Es verdad que en algunos momentos, y dentro del espíritu nítidamente elogioso que muestra Valenzuela hacia la figura y actuación de Zapatero, se espolvorean apuntes críticos. Este, dice el autor, no sabe trabajar en equipo ni repartir responsabilidades con orden y concierto, y es bueno en la corta distancia y en la visión estratégica pero no tiene una visión a medio plazo de los problemas, a meses vista, con lo cual puede acabar liquidándolos a matacaballo (como aconteció con el estatuto de Cataluña). Todo ello, según Valenzuela, es fruto de la sensación que transmite de disfrutar de una excesiva seguridad en sí mismo y una igualmente desmesurada confianza en su suerte, en su baraka. Pero esas gotas de acíbar están aisladas, no guardan relación con lo narrado en el resto del libro ni se deducen de lo que en él se explicita.

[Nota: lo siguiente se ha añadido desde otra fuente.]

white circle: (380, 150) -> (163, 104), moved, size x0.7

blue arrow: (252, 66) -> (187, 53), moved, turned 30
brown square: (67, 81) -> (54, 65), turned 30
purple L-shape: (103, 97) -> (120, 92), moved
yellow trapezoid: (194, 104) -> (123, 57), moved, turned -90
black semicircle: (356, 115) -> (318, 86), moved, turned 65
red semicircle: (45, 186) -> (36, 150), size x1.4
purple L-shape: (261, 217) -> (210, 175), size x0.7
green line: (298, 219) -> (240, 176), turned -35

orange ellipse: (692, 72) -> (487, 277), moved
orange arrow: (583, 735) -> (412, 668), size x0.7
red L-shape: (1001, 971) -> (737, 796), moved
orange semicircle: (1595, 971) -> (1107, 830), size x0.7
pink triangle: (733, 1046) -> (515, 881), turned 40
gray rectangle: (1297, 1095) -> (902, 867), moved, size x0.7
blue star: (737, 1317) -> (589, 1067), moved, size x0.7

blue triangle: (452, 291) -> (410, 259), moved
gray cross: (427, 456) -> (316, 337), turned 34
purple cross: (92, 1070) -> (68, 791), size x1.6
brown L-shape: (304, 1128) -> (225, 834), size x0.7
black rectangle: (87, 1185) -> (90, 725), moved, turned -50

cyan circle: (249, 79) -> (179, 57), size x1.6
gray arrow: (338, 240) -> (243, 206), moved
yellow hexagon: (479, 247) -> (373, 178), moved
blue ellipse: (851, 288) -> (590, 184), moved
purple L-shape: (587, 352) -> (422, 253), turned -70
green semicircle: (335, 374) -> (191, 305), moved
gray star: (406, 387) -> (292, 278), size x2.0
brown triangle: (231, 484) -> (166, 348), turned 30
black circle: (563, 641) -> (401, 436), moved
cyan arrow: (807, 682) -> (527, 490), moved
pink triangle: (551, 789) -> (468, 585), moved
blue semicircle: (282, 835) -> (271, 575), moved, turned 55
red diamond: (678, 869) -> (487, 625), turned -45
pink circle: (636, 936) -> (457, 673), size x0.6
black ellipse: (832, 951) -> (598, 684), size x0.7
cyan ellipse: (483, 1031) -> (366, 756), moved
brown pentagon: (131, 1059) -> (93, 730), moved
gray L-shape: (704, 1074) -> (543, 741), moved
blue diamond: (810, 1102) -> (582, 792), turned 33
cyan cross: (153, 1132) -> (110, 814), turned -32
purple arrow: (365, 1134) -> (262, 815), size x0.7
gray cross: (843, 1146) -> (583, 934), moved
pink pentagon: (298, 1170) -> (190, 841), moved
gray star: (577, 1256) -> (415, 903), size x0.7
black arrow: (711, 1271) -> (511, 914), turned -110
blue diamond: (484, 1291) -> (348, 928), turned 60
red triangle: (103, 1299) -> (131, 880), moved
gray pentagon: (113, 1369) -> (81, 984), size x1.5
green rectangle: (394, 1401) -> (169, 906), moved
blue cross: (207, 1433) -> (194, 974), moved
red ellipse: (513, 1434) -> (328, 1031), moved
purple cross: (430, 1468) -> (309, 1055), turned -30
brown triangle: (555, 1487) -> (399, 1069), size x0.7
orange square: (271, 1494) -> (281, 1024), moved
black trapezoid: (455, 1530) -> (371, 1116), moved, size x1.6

Valenzuela reserva un gran lujo de detalles, el grueso del texto, a su propia idea de una determinada política exterior, que identifica con la del mismo Zapatero. En ese rimero de análisis –sobre las prioritarias relaciones con Europa, América Latina o el Magreb, o sobre la guerra de Irak y las tormentas con Bush y sus neocons, o acerca de la necesidad de respetar la política interna de cada país, por distantes ideológicamente que se hallen sus dirigentes, sean estos Putin, Berlusconi o Buteflika, por ejemplo-, que no dejan de albergar interés por momentos, se consume el libro. Pero, ¿y Zapatero? ¿Dónde está? ¿Es un hombre que habla en privado como si se estuviera dirigiendo a la asamblea de la ONU? ¿Nunca cambia de registro? No lo creo, por su bien y el nuestro.
Únicamente nos está permitido asistir a la política espectáculo, a la que iluminan los focos, al universo tedioso de las ruedas de prensa y las declaraciones oficiales. Nunca oímos una palabra que no sea protocolaria, no atisbamos otra verdad, no se nos regala ni una charla off the record. Así que nada raro resulta, a la postre, que Valenzuela facilite un día en Barcelona a Chirac y Zapatero que, como es costumbre de hace mucho tiempo en Berlusconi, se maquillen antes de presentarse ante los medios. No sé por qué muestra Zapatero cierta renuencia. Por obra de Valenzuela, su maquillaje en este libro, como el del resto de dirigentes que aparecen, abarca mucho más que el rostro.